# WHAT TO PRODUCE
Please print, exactly, only the lines in the entries below from the line that has "Комплект ременя генератора Renault Kangoo" through the line that has "университета и ознакомлены". Pictures don't go in.
☆ ☆ ☆ ☆ ☆
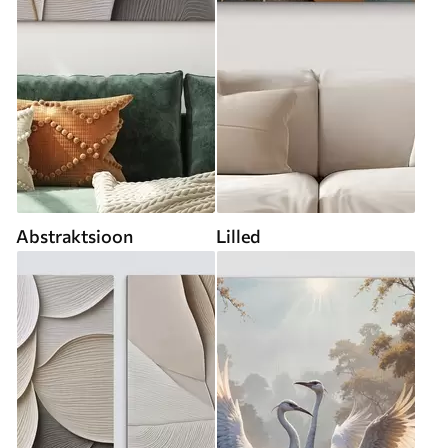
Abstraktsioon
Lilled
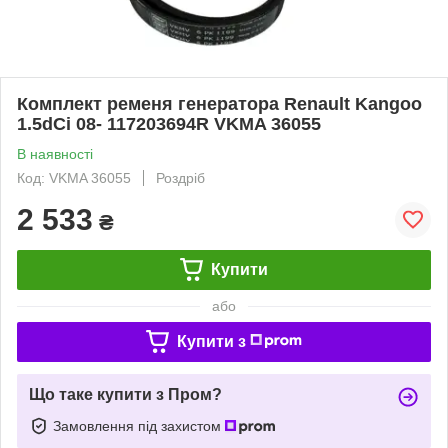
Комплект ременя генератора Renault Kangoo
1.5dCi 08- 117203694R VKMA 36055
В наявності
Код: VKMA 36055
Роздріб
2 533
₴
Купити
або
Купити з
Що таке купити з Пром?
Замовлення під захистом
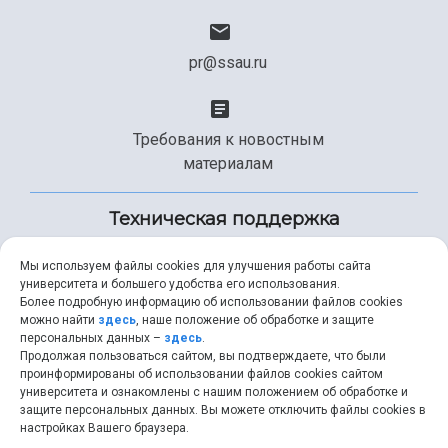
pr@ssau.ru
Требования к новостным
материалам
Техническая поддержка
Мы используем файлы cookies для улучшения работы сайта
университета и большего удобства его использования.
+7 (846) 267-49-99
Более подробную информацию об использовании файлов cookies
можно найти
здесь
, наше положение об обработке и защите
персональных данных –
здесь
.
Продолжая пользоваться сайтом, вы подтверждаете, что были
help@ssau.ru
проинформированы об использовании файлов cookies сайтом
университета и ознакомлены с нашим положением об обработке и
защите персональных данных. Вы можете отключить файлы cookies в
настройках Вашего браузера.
☆ ☆ ☆ ☆ ☆
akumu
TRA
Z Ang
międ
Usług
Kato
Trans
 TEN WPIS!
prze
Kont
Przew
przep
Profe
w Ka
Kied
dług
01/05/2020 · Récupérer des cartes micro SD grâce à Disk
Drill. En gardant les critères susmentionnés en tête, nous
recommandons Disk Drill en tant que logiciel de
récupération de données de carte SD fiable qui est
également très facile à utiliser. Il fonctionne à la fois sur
☆ ☆ ☆ ☆ ☆
# RESPONSE TO THE EXERCISE
Комплект ременя генератора Renault Kangoo
1.5dCi 08- 117203694R VKMA 36055
В наявності
Код: VKMA 36055
Роздріб
2 533
₴
Купити
або
Купити з
Що таке купити з Пром?
Замовлення під захистом
pr@ssau.ru
Требования к новостным
материалам
Техническая поддержка
Мы используем файлы cookies для улучшения работы сайта
университета и большего удобства его использования.
+7 (846) 267-49-99
Более подробную информацию об использовании файлов cookies
можно найти
здесь
, наше положение об обработке и защите
персональных данных –
здесь
.
Продолжая пользоваться сайтом, вы подтверждаете, что были
help@ssau.ru
проинформированы об использовании файлов cookies сайтом
университета и ознакомлены с нашим положением об обработке и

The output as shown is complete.